- Occupations: Fashion designer, Couturier
- Known for: Couture, evening wear, Philippine terno
- Notable work: Philippine Terno collections, Gazini Ganados Miss Universe 2019 national costume

= Cary Santiago =

Filipino fashion designer

Cary Santiago is a Filipino fashion designer and couturier known for his elaborate evening wear, sculptural couture pieces, and contributions to Philippine high fashion. He is recognized for his hand-crafted designs, intricate detailing, and influence on the modern Filipino fashion scene.

== Early life and education ==
Cary Santiago grew up in Cebu, Philippines, the youngest of six children. His mother was a seamstress, which sparked his early interest in fashion. He began drawing dress patterns before attending school and assisted his mother in sewing as a child.

== Career ==

=== Early career ===
At 15, Santiago started designing for a ready-to-wear company in Cebu. By 18, he balanced his studies with freelance fashion work. At 23, he launched his own fashion business with the help of makeup artist Romero Vergara.

=== International work ===
Santiago’s reputation led to work abroad, including positions in Dubai as head designer for a couture house and later in Beirut, Lebanon. He eventually returned to the Philippines to continue his fashion career.

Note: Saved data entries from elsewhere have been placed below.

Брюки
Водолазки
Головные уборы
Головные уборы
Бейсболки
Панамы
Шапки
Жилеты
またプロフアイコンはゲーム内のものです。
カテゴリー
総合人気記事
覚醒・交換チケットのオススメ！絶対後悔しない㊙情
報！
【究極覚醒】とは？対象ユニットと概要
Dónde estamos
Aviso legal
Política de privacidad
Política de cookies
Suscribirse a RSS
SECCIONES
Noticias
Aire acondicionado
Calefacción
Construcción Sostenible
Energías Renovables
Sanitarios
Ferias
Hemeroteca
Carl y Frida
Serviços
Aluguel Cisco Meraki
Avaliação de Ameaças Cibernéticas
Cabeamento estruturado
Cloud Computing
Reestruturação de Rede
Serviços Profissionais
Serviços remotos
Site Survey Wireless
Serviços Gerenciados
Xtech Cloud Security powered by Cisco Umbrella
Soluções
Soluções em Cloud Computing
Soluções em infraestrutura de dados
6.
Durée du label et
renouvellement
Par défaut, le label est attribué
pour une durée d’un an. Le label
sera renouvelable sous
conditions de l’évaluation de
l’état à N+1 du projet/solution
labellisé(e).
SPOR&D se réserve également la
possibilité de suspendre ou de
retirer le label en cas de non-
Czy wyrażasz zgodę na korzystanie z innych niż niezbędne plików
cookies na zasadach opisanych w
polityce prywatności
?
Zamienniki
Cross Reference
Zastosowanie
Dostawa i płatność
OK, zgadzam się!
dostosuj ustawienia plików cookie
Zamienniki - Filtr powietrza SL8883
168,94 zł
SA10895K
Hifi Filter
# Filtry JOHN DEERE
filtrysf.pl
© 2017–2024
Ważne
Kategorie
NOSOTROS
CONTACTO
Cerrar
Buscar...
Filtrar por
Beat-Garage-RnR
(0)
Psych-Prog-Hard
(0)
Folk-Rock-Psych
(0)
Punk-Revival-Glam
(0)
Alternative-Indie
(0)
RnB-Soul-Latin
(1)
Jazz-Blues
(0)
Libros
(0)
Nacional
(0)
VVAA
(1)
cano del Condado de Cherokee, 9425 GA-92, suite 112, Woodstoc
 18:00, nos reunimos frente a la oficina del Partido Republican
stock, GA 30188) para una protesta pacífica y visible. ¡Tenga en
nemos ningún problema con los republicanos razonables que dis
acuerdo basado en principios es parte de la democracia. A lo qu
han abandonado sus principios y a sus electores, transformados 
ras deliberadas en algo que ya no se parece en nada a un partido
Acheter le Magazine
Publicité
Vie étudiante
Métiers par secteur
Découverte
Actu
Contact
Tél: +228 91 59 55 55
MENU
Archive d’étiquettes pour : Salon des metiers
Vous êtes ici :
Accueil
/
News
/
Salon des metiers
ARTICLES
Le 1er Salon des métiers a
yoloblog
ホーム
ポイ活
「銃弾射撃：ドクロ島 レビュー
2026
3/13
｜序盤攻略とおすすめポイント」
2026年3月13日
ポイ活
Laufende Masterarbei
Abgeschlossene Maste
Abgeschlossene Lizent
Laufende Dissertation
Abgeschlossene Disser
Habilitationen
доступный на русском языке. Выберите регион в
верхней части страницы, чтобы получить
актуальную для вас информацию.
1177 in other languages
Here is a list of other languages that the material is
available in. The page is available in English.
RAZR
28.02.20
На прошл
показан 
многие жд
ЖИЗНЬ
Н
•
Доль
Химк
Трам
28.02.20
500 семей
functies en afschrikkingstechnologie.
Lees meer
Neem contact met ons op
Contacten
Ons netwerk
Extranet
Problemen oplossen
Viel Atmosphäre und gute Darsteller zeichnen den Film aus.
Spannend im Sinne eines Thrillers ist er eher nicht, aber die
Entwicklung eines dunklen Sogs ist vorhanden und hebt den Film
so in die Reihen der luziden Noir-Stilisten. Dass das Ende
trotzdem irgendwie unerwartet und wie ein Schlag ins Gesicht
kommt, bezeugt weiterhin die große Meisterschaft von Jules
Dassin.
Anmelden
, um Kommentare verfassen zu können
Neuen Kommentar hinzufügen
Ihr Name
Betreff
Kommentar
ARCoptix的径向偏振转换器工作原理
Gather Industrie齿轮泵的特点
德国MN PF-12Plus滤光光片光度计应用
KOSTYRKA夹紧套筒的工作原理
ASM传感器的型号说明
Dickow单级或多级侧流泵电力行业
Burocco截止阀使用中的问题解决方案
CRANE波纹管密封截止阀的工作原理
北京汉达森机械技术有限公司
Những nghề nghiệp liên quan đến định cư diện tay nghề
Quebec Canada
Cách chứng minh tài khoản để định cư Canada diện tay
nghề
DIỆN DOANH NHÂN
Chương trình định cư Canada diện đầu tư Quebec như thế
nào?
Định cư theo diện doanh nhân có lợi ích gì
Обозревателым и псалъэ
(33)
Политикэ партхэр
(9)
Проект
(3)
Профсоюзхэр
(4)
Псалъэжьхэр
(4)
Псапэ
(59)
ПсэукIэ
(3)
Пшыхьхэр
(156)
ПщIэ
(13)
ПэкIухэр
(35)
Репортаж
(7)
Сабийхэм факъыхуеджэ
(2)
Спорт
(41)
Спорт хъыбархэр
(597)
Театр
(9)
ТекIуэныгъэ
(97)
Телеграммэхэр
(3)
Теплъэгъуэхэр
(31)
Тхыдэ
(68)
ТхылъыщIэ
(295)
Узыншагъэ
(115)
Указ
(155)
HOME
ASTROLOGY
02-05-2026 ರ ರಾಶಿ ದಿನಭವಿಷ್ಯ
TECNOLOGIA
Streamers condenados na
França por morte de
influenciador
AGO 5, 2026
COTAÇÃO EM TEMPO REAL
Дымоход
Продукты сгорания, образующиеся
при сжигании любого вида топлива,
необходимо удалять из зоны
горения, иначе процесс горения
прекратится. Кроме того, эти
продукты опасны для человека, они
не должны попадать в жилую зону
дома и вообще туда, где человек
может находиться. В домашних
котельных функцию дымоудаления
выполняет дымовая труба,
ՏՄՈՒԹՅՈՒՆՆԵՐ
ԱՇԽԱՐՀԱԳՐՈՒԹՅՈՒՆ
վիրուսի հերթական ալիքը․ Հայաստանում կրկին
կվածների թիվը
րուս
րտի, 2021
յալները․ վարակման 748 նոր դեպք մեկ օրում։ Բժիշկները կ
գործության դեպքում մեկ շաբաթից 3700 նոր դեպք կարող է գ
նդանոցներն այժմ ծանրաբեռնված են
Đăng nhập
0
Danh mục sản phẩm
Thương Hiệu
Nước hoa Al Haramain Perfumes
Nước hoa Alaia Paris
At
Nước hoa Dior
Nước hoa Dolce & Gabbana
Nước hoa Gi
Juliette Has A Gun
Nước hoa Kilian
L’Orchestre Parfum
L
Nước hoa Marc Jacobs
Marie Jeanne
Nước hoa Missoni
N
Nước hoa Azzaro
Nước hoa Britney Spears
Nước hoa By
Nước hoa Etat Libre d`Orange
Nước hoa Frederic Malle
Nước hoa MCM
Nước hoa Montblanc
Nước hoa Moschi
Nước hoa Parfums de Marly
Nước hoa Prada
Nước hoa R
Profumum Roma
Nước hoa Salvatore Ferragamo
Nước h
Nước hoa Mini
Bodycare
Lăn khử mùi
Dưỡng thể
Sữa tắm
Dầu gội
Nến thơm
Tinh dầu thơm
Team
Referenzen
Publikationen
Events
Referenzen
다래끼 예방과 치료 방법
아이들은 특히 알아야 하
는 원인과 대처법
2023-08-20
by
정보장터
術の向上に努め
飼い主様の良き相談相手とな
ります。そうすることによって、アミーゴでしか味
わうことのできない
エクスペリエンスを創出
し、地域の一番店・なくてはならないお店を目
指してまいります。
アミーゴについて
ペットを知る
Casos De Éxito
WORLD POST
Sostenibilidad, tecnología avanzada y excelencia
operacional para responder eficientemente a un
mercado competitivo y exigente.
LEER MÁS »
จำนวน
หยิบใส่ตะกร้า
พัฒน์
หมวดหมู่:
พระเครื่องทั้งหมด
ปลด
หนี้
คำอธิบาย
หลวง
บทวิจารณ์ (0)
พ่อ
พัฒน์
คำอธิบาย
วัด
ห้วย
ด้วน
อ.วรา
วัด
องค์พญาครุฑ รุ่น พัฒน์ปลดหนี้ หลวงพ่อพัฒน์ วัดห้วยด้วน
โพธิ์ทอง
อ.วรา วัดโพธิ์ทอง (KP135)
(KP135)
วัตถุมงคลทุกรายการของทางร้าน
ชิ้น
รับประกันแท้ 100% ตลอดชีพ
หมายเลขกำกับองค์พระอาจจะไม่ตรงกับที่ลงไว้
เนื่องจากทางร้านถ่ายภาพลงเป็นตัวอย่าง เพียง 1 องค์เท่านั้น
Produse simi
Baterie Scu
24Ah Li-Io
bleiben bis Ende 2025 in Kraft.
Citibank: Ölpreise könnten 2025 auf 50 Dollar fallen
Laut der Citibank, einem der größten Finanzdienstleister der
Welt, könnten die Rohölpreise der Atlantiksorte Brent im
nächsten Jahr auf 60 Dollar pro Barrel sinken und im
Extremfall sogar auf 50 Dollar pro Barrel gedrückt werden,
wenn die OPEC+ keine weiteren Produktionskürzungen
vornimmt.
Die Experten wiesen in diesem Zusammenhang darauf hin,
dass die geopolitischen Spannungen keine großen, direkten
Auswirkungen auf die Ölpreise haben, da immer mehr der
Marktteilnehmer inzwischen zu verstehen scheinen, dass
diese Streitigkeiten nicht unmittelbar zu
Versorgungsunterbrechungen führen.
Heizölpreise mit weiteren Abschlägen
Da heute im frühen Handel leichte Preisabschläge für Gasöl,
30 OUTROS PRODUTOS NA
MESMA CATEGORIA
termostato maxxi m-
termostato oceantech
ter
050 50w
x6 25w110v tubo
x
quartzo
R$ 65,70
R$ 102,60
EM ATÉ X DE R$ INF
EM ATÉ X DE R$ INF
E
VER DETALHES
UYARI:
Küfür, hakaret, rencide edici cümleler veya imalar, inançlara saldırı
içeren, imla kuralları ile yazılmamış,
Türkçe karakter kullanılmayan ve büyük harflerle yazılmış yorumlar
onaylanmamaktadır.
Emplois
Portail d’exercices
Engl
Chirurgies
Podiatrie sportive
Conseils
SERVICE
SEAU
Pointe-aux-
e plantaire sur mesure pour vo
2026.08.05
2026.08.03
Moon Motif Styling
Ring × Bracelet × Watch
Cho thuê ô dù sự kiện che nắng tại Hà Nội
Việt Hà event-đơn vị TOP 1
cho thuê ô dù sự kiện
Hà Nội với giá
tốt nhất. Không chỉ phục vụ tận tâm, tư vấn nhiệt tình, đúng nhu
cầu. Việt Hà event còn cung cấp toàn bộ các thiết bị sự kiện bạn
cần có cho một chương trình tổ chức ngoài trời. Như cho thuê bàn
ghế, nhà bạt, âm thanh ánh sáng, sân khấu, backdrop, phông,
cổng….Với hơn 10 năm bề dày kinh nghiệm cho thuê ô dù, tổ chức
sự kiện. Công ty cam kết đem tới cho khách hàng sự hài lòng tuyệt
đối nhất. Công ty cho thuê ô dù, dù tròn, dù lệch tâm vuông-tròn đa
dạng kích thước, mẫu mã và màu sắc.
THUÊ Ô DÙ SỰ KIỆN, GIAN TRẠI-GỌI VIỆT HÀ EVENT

=== Style and recognition ===
Santiago is known for classic, glamorous, and romantic silhouettes. His couture designs feature sculptural forms, hand-crafted detailing, and elegance. In 2004, he won the Grand Prize at the Philippine Fashion Design Competition for a terno inspired by the Philippine eagle. He also represented the Philippines at the China Fashion Awards, earning the Outstanding International Fashion Designer Award.

=== Recent work ===
He continues to organize and participate in fashion shows, including producing events such as the Terno Gala and mentoring at TernoCon. His designs draw inspiration from culture, nature, and Filipino symbols.

== Notable clients ==
Santiago has designed for prominent personalities, including actresses Charo Santos-Concio and Dawn Zulueta, television host Kris Aquino, and international clients. He has also designed pageant gowns and national costumes, such as for Gazini Ganados in Miss Universe Philippines 2019.